L'Espagne n'est pas entrée dans l'histoire, dimanche à Kiev. Elle y était déjà. Ce sont les portes de la légende qu'elle s'est ouverte en écrasant l'Italie (4-0). Tout ça avec le sourire. Mais sans en rajouter. Critiquée durant tout le tournoi, la Roja, récemment renommée "Boring Spain" par des amoureux déçus, a renversé la vapeur et fait taire sceptiques et ronchons au terme d'une finale remportée dans les grandes largeurs et par un écart inédit dans l'histoire des tournois majeurs (Coupe du monde et Euro réunis). Une manière de mettre tout le monde d'accord. Sans rien revendiquer.
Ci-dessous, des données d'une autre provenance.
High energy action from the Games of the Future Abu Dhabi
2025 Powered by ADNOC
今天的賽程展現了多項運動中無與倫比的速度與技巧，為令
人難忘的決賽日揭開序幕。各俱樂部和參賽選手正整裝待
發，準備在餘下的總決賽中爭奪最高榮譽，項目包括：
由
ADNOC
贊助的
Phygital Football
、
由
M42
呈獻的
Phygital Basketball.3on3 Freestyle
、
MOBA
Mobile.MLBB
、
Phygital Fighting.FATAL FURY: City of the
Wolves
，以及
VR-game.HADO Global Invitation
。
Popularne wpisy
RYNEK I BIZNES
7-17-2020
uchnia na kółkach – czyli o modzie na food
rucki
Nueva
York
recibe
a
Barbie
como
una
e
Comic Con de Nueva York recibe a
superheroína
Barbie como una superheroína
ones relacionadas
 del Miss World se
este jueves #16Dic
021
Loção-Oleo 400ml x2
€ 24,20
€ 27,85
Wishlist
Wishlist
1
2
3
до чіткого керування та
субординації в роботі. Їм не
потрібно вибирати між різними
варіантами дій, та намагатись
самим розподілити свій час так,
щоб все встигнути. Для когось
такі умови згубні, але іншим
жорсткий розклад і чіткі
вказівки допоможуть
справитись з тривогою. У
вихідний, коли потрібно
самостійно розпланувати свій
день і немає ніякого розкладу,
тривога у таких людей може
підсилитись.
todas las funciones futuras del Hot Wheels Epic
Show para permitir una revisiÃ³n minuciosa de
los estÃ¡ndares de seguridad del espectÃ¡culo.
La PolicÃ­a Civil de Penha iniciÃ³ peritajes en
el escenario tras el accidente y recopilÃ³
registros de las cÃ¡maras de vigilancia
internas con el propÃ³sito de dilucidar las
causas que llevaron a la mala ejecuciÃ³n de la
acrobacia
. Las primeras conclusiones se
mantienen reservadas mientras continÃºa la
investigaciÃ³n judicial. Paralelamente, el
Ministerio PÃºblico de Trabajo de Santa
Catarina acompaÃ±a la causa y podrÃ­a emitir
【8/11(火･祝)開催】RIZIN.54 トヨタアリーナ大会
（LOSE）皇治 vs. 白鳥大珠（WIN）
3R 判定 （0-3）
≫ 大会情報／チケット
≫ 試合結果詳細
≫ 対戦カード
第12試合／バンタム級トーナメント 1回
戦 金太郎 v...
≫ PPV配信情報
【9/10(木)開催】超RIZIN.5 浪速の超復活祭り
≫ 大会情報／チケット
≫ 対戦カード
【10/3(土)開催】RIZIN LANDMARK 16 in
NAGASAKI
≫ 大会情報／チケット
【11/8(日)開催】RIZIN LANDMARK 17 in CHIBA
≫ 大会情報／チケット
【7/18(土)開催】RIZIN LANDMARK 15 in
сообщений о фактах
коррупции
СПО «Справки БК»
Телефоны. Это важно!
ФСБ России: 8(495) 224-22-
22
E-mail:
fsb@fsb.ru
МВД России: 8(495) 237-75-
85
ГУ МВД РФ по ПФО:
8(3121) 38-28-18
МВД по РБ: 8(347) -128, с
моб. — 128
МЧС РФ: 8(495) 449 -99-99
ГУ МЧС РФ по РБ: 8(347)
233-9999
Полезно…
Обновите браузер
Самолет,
Si les joueurs ont grandement profité de ce nouveau triomphe sur la pelouse du stade olympique de Kiev, Vicente del Bosque a été égal à lui-même en conférence de presse. Une grande satisfaction interne, très certainement. Mais toujours pas de sourire sous la moustache blanche. "Ce match a été excellent de la part des joueurs qui ont contrôlé le match. C'est un succès historique pour l'Espagne. Nous avons une grande génération de footballeurs qui ont des racines et savent comment jouer. Ils viennent d'endroits où l'on apprend à jouer au football", a expliqué celui qui est désormais au niveau international l'égal d'Helmut Schön, seul autre sélectionneur vainqueur de l'Euro et de la Coupe du monde (1972 et 1974). Après Luis Aragones, Vicente del Bosque écrit l'histoire du football et participe à son l'évolution. Sans qu'il n'ait envie d'en endosser la responsabilité.
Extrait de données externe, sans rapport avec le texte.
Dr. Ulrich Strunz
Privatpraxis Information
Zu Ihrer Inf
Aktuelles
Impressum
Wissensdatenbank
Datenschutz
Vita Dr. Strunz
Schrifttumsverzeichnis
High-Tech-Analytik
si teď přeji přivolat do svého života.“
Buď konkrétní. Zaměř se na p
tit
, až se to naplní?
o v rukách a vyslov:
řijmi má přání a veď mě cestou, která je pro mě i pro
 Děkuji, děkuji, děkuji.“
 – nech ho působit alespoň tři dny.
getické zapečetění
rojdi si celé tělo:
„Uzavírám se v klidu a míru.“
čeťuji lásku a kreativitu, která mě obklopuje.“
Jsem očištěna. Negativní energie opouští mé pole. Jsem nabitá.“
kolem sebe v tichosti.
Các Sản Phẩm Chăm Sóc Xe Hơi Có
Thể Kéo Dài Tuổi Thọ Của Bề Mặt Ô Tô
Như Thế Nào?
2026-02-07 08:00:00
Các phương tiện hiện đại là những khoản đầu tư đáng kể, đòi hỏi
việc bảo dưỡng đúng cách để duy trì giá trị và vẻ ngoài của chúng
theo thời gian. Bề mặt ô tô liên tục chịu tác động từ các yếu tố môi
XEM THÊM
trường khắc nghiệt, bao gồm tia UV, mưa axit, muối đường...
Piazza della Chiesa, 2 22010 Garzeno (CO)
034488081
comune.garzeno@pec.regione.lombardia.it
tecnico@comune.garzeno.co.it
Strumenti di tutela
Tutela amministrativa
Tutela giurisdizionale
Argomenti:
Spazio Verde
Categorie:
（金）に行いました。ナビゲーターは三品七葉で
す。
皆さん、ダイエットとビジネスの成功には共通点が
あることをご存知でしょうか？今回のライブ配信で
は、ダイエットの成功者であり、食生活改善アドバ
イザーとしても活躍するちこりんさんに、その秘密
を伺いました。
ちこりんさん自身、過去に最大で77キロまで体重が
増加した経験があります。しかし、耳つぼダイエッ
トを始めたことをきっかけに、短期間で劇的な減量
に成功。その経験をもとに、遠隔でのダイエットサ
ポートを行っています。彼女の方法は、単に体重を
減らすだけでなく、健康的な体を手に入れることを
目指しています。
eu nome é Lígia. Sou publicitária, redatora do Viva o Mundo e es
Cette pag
"Mes joueurs sont intelligents"

"Je ne pense pas qu'il y ait un seul football", se justifie le sélectionneur de l'équipe d'Espagne, qui se réjouit d'autre chose. Un plaisir plus simple mais qui est à la base de ces quatre fantastiques années : "Mes joueurs sont intelligents". Et Andres Iniesta n'est pas le plus bête d'entre eux. Celui qui a été élu meilleur joueur de la finale 2012 rayonne sur le terrain mais son bonheur est simple lui aussi. C'est celui d'un gamin qui a grandi des rêves pleins la tête et qui n'étaient pas aussi beaux que celui qu'il vit éveillé : "Depuis tout petit, j'ai un ballon entre les pieds. Je n'aurais jamais imaginé être là un 1er juillet et gagner mon deuxième Euro. Et réussir tout cela."
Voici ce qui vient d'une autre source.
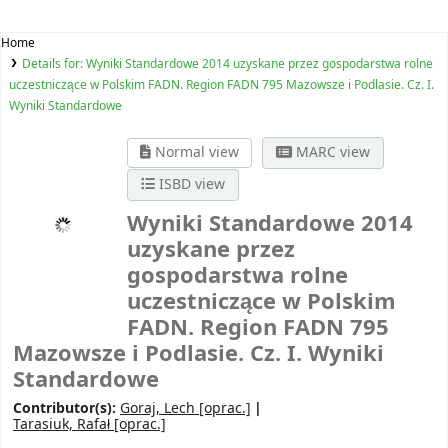
Home
Details for:
Wyniki Standardowe 2014 uzyskane przez gospodarstwa rolne
uczestniczące w Polskim FADN. Region FADN 795 Mazowsze i Podlasie. Cz. I.
Wyniki Standardowe
Normal view
MARC view
ISBD view
Wyniki Standardowe 2014
uzyskane przez
gospodarstwa rolne
uczestniczące w Polskim
FADN. Region FADN 795
Mazowsze i Podlasie. Cz. I. Wyniki
Standardowe
Contributor(s):
Goraj, Lech
[oprac.]
Tarasiuk, Rafał
[oprac.]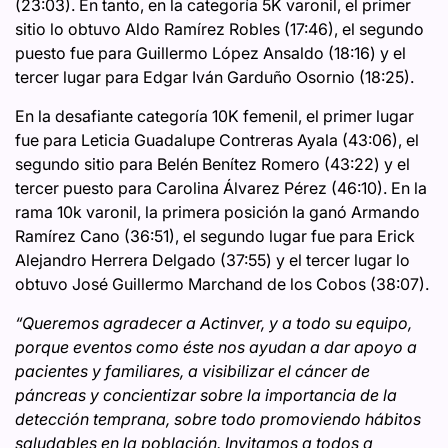
(23:03). En tanto, en la categoría 5K varonil, el primer
sitio lo obtuvo
Aldo Ramírez Robles (17:46), el segundo
puesto fue para Guillermo López Ansaldo (18:16) y el
tercer lugar para Edgar Iván Garduño Osornio (18:25).
En la desafiante categoría 10K femenil, el primer lugar
fue para Leticia Guadalupe Contreras Ayala (43:06), el
segundo sitio para Belén Benítez Romero (43:22) y el
tercer puesto para Carolina Álvarez Pérez (46:10). En la
rama 10k varonil, la primera posición la ganó Armando
Ramírez Cano (36:51), el segundo lugar fue para Erick
Alejandro Herrera Delgado (37:55) y el tercer lugar lo
obtuvo José Guillermo Marchand de los Cobos (38:07).
“Queremos agradecer a Actinver, y a todo su equipo,
porque eventos como éste nos ayudan a dar apoyo a
pacientes y familiares, a visibilizar el cáncer de
páncreas y concientizar sobre la importancia de la
detección temprana, sobre todo promoviendo hábitos
saludables en la población. Invitamos a todos a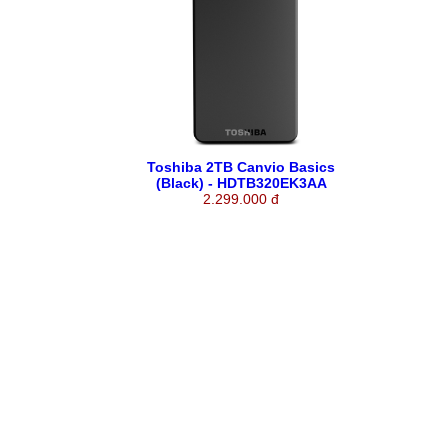
Toshiba 2TB Canvio Basics
(Black) - HDTB320EK3AA
2.299.000 đ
A l'image de son sélectionneur, Andres Iniesta n'est pas là pour convaincre qui que ce soit. Juste jouer, prendre du plaisir. Et gagner, même si l'Espagne savait déjà que son pari était réussi avant même cette finale qui a réconcilié les boudeurs avec la machine rouge. "On n'est pas là pour dire que notre jeu est le plus beau. Tout le monde a une opinion. Nous, on a toujours été fidèle à notre style de jeu. Dans cette équipe, peu importe qui marque les buts, qui est le meilleur joueur du tournoi. Je veux juste prendre du plaisir et j'adore ce que je fais." On a coutume de dire que l'on joue comme on s'entraîne. On joue aussi comme on est.